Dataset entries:
╭──

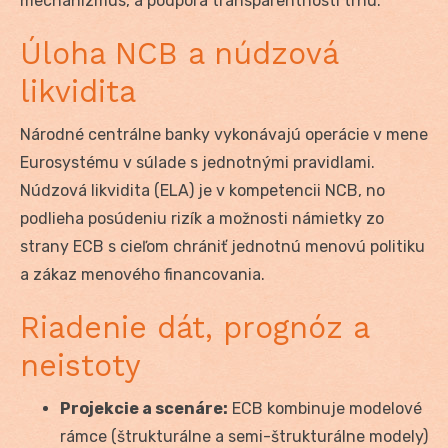
mechanizmus, a podpora transparentnosti trhu.
Úloha NCB a núdzová
likvidita
Národné centrálne banky vykonávajú operácie v mene
Eurosystému v súlade s jednotnými pravidlami.
Núdzová likvidita (ELA) je v kompetencii NCB, no
podlieha posúdeniu rizík a možnosti námietky zo
strany ECB s cieľom chrániť jednotnú menovú politiku
a zákaz menového financovania.
Riadenie dát, prognóz a
neistoty
Projekcie a scenáre:
ECB kombinuje modelové
rámce (štrukturálne a semi-štrukturálne modely)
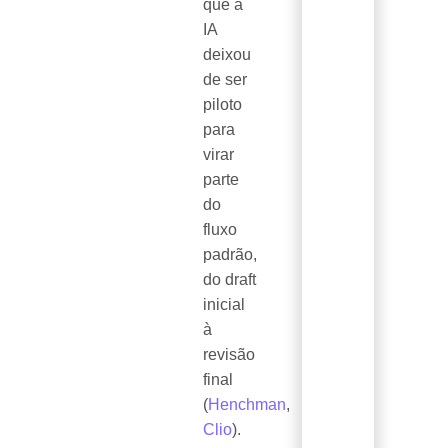
que a
IA
deixou
de ser
piloto
para
virar
parte
do
fluxo
padrão,
do draft
inicial
à
revisão
final
(
Henchman
,
Clio
).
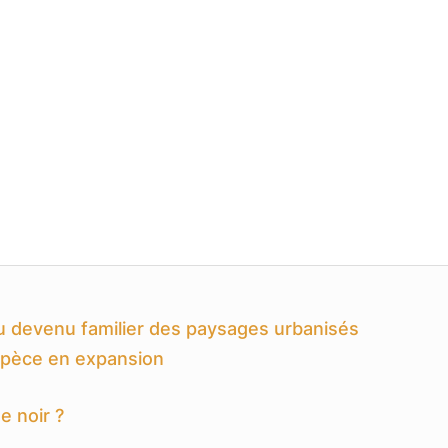
u devenu familier des paysages urbanisés
espèce en expansion
 noir ?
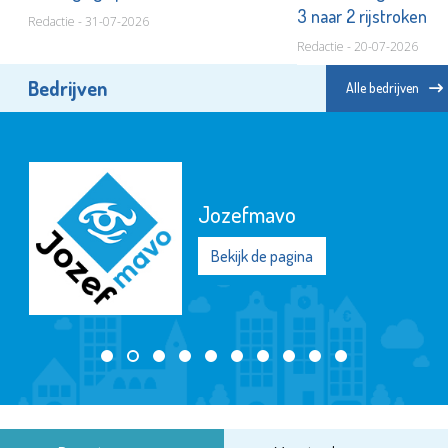
3 naar 2 rijstroken
Redactie - 31-07-2026
Redactie - 20-07-2026
Bedrijven
Alle bedrijven
Jozefmavo
Bekijk de pagina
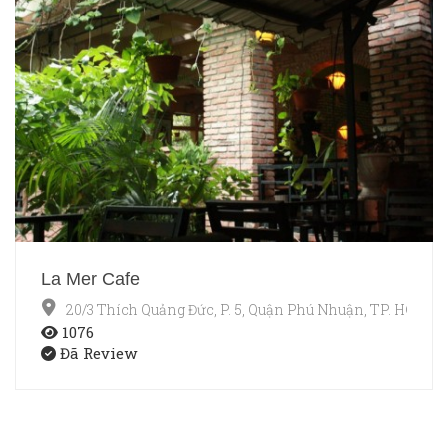
La Mer Cafe
20/3 Thích Quảng Đức, P. 5, Quận Phú Nhuận, TP. HCM
1076
Đã Review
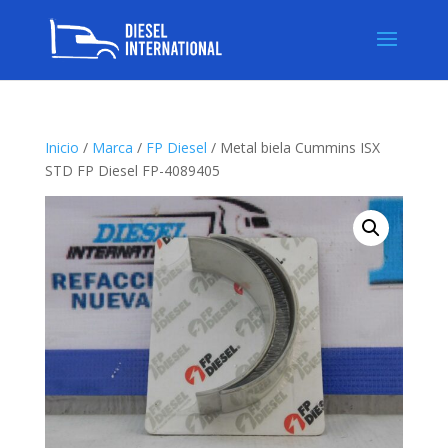
Inicio
/
Marca
/
FP Diesel
/ Metal biela Cummins ISX
STD FP Diesel FP-4089405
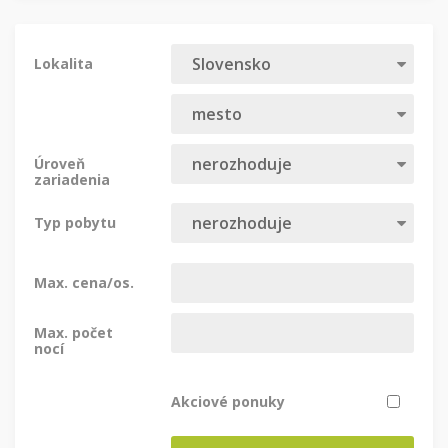
Lokalita
Úroveň
zariadenia
Typ pobytu
Max. cena/os.
Max. počet
nocí
Akciové ponuky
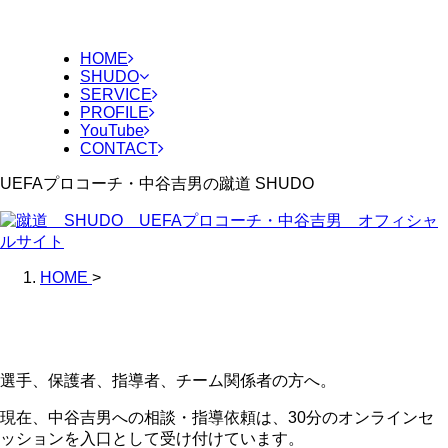
HOME
SHUDO
SERVICE
PROFILE
YouTube
CONTACT
UEFAプロコーチ・中谷吉男の蹴道 SHUDO
HOME
>
選手、保護者、指導者、チーム関係者の方へ。
現在、中谷吉男への相談・指導依頼は、30分のオンラインセ
ッションを入口として受け付けています。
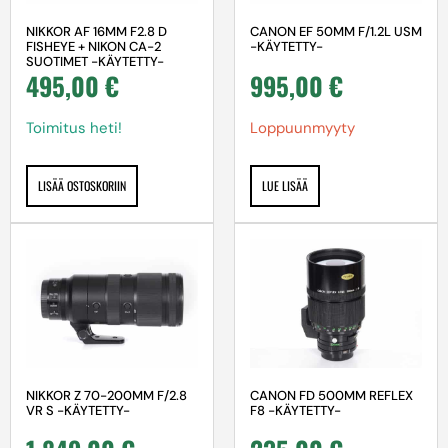
NIKKOR AF 16MM F2.8 D
CANON EF 50MM F/1.2L USM
FISHEYE + NIKON CA-2
-KÄYTETTY-
SUOTIMET -KÄYTETTY-
495,00
€
995,00
€
Toimitus heti!
Loppuunmyyty
LISÄÄ OSTOSKORIIN
LUE LISÄÄ
NIKKOR Z 70-200MM F/2.8
CANON FD 500MM REFLEX
VR S -KÄYTETTY-
F8 -KÄYTETTY-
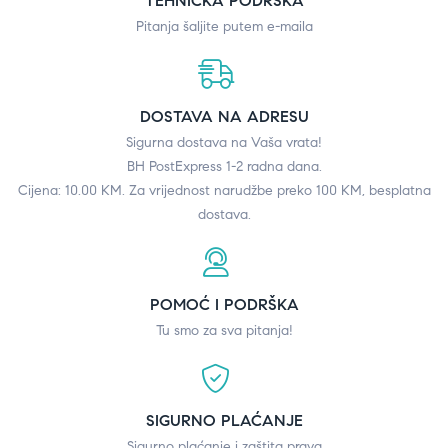
TEHNIČKA PODRŠKA
Pitanja šaljite putem e-maila
DOSTAVA NA ADRESU
Sigurna dostava na Vaša vrata!
BH PostExpress 1-2 radna dana.
Cijena: 10.00 KM. Za vrijednost narudžbe preko 100 KM, besplatna
dostava.
POMOĆ I PODRŠKA
Tu smo za sva pitanja!
SIGURNO PLAĆANJE
Sigurno plaćanje i zaštita prava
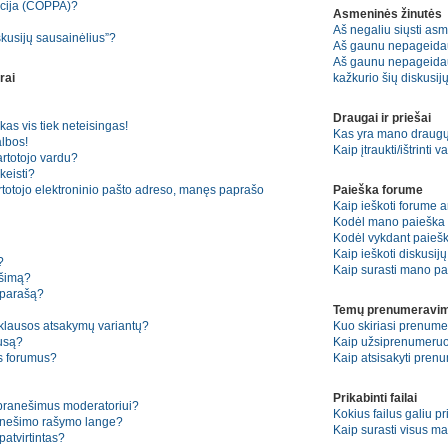
kcija (COPPA)?
Asmeninės žinutės
Aš negaliu siųsti asm
skusijų sausainėlius”?
Aš gaunu nepageida
Aš gaunu nepageidauj
rai
kažkurio šių diskusijų
Draugai ir priešai
kas vis tiek neteisingas!
Kas yra mano draugų 
lbos!
Kaip įtraukti/ištrinti
artotojo vardu?
keisti?
rtotojo elektroninio pašto adreso, manęs paprašo
Paieška forume
Kaip ieškoti forume 
Kodėl mano paieška n
Kodėl vykdant paiešką
Kaip ieškoti diskusij
?
Kaip surasti mano pa
ešimą?
 parašą?
Temų prenumeravim
pklausos atsakymų variantų?
Kuo skiriasi prenum
ausą?
Kaip užsiprenumeruo
os forumus?
Kaip atsisakyti pren
Prikabinti failai
 pranešimus moderatoriui?
Kokius failus galiu pr
ranešimo rašymo lange?
Kaip surasti visus ma
atvirtintas?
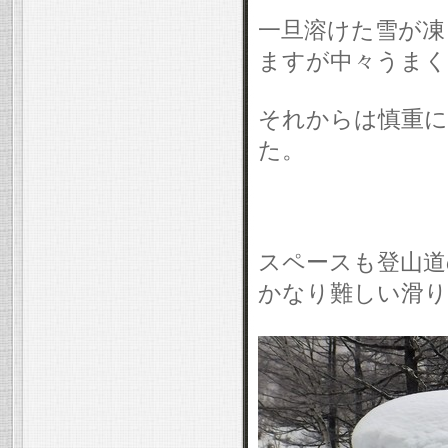
一旦溶けた雪が凍
ますが中々うまく
それからは慎重
た。
スペースも登山道
かなり難しい滑り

╰──

▶ WORK INSTRUCTION: If a line of the records above holds the word "surasti", show it.

▶ ANSWER TO THIS TASK:
Kaip surasti mano pa
Kaip surasti visus ma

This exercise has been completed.